No entanto, isso vai além. Das setes atividades que compõem o setor, cinco apresentaram retração em 2020, sendo que três delas atingiram recordes de queda no ano passado, considerando a série histórica iniciada em 1981. São elas: transporte, outros serviços e administração pública. Em conjunto, essas três atividades de serviços representam 33% do PIB brasileiro e suas quedas são a principal razão para o fraco desempenho da economia.

Da queda de 4,1% registrada no PIB brasileiro em 2020, a parcela de 2,9 pontos percentuais (p.p.) deve-se ao desempenho das três atividades em conjunto. “Por ter um grande contingente de empregados, o setor de serviços trabalha como se fosse um relógio. Se uma engrenagem pifar, as outras vão se desgastando”, diz Juliana Frias, analista de varejo. “Se uma área do setor de serviços entra em crise, a economia degringola”.

Como exemplo do que aconteceu no ano passado, Juliana relembra que shoppings, cinemas e outros espaços do tipo logo fecharam. Demitiram pessoas. Esses desempregados, assim, passaram a consumir menos serviços — a comprar menos roupas, a ir menos no cabeleireiro, deixaram de ver um novo imóvel. É um efeito dominó. “Isso não acontece com a indústria e com o agro. As pessoas continuam comendo”, diz a analista.

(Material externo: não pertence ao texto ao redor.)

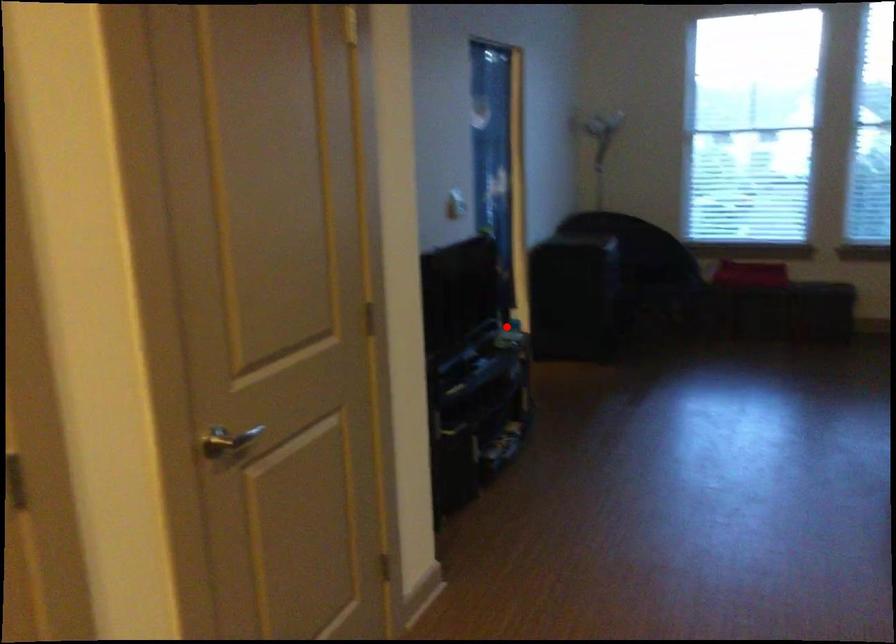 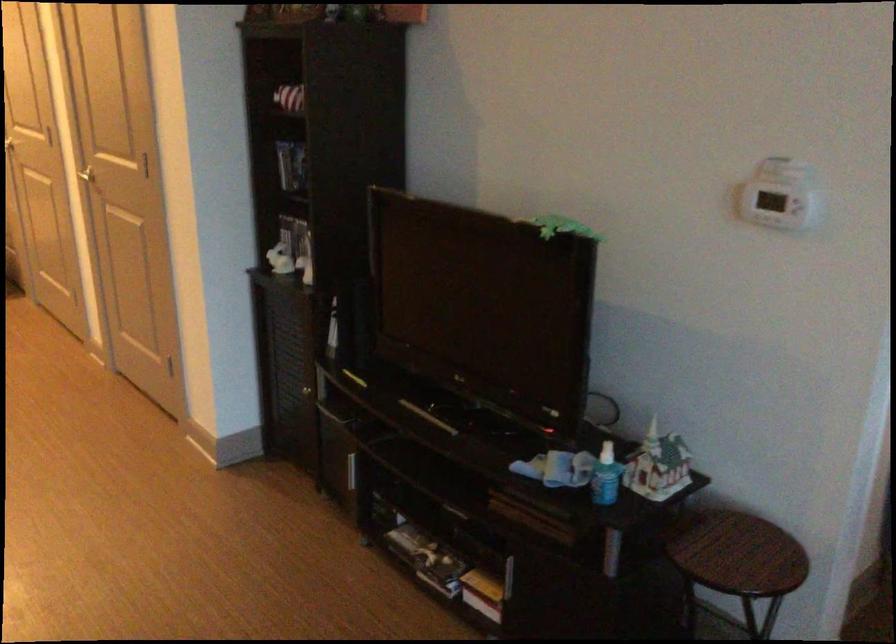 Find the pixel in the second image that matches the highlighted location in the first image.

(733, 547) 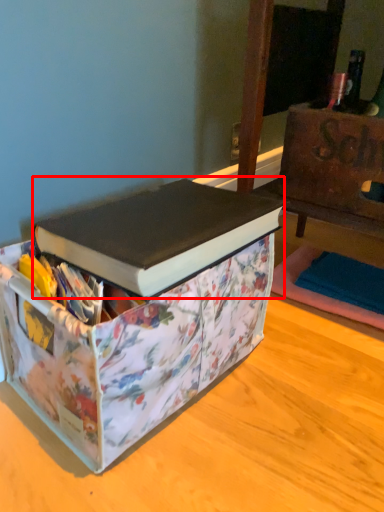 Question: From the image, what is the correct spatial relationship of book (annotated by the red box) in relation to box?

Choices:
 (A) left
 (B) right

Answer: (B) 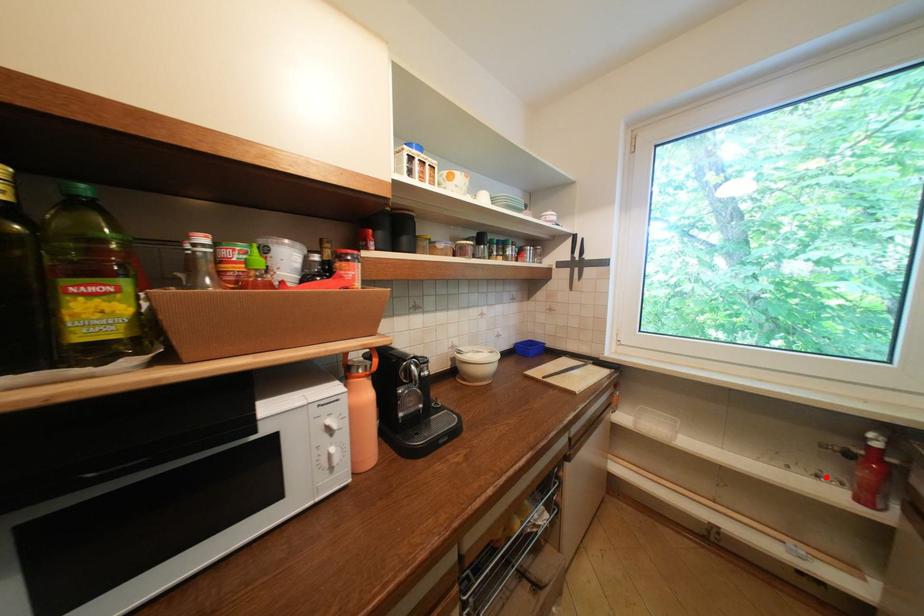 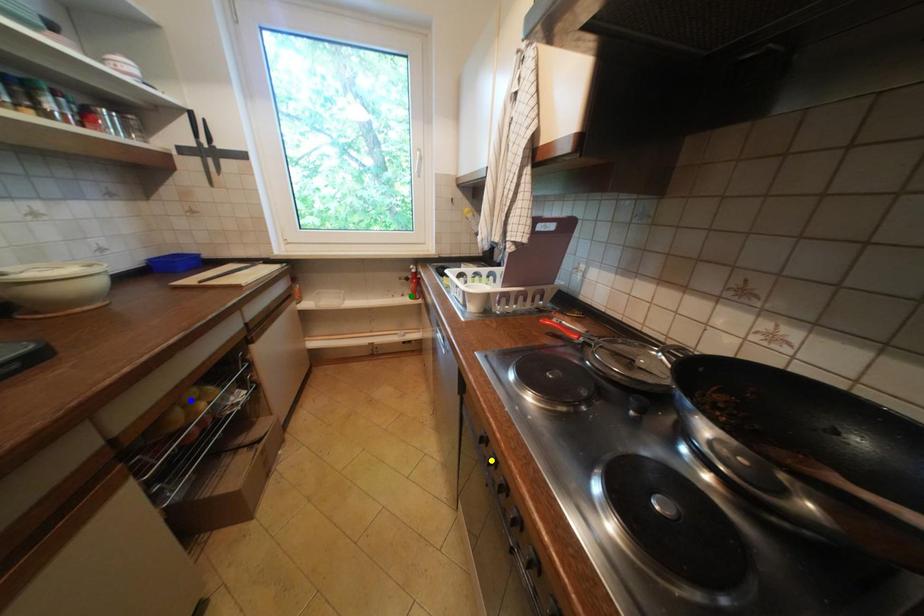 Question: I am providing you with two images of the same scene from different viewpoints. A red point is marked on the first image. You are given multiple points on the second image. Which point in image 2 is actually the same real-world point as the red point in image 1?

Choices:
 (A) yellow point
 (B) blue point
 (C) green point

Answer: (C) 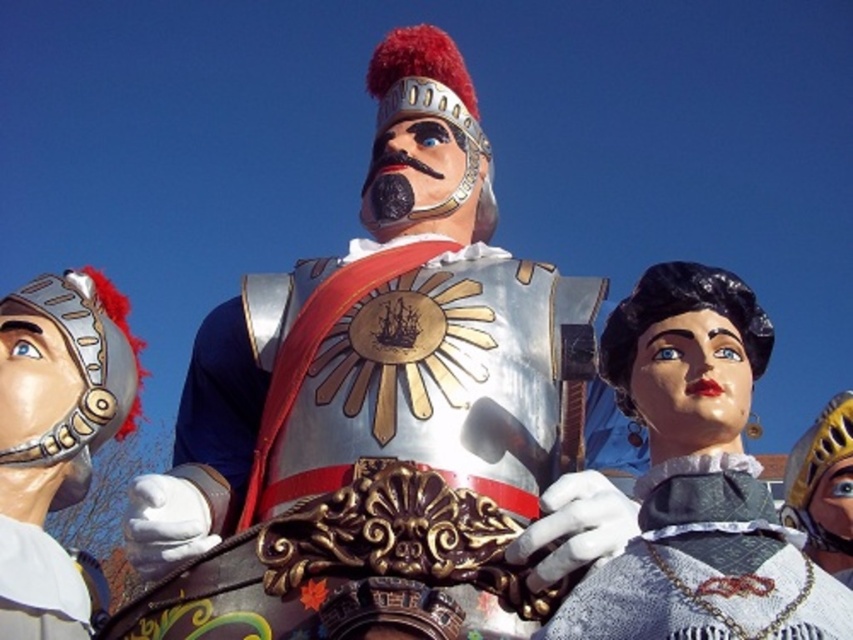 You are an artist trying to paint the scene. You need to locate the point at coordinates [61,387]. According to the scene description, where exactly is this point located?

The point at coordinates [61,387] is located on the metallic helmet at left.

What is located at the point with coordinates [697,481] in the image?

The point at coordinates [697,481] indicates a smooth black wig at center. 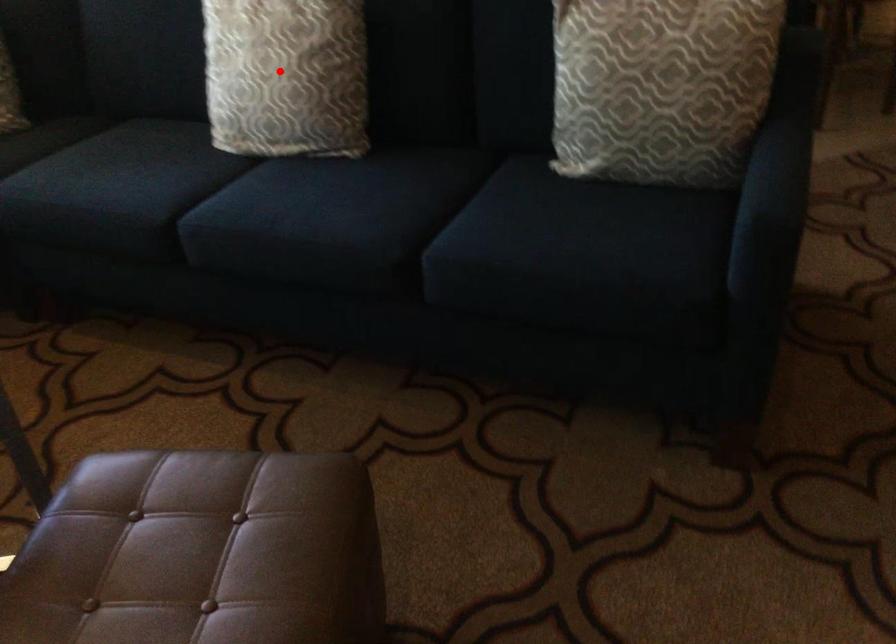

No entanto, apesar da influência da pandemia, dá para dizer que o setor já não ia bem antes. Já no primeiro bimestre de 2020, algo não ia bem. “A economia, já bem no comecinho do ano, não apresentava sinais de um crescimento mais robusto em 2020 como era esperado antes”, complementa Carlos. “Acho que, mesmo se o primeiro contaminado de covid-19 não tivesse espalhado para mais ninguém, a queda teria sido grande”.

Foco na digitalização

Para especialistas, o setor de serviços foi o que mais abraçou a digitalização no período da pandemia — mesmo com indústria e agropecuária começando a usar, cada vez mais, tecnologias de apoio. O varejo, por exemplo, “sobreviveu” ao período de restrições apenas por conta da presença forte no digital. “Podemos dizer, até com certa tranquilidade, que as vendas em e-commerces salvaram o setor”, diz Juliana Frias, especialista em varejo.

De acordo com o Comitê de Métricas da Câmara Brasileira da Economia Digital (camara-e.net), o e-commerce fechou em crescimento de 73,88% em 2020 em comparação com o ano anterior. No acumulado dos 12 meses, a participação do e-commerce no comércio varejista corresponde a 9,3%. Nordeste lidera o crescimento, em alta de 100,34%. Depois, Sul (79,22%), Norte (73,24%), Centro-Oeste (72,87%) e Sudeste (68,74%).

“Quando falamos desses números, é interessante olhar para dezembro do ano passado. As lojas já estavam reabertas, havia uma desaceleração nos casos e sem contar as festas. Ainda assim, o e-commerce cresceu 53,83% em dezembro de 2020 em comparação com o mesmo período de 2019”, continua Juliana. “Isso pode indicar que o brasileiro começou a ter as compras digitais como um hábito. Acredito que 2022 será um divisor de águas”.

Apesar de ser o mais evidente, não foi apenas o varejo que avançou na digitalização com a pandemia. Serviços de administração pública, por exemplo, deram um salto: hoje, 88 milhões de cidadãos estão cadastrados no portal do governo federal. É mais de 50 vezes acima do total registrado em janeiro de 2019, quando apenas 1,7 milhão de brasileiros usavam os serviços de forma digital. E esse número deve crescer em 2021 e 2022.

“O Brasil estava engatinhando na digitalização. Afinal, o Brasil era imenso e muitas pessoas simplesmente não tinham acesso”, diz Roberto Konishi, professor de economia na Universidade Federal do Paraná (UFPR). “Houve, assim, uma transformação na força durante a pandemia que mudou isso. A digitalização começou a avançar no interior do País em todas as áreas do setor de serviços. Acredito que, daqui pra frente, será tudo digital”.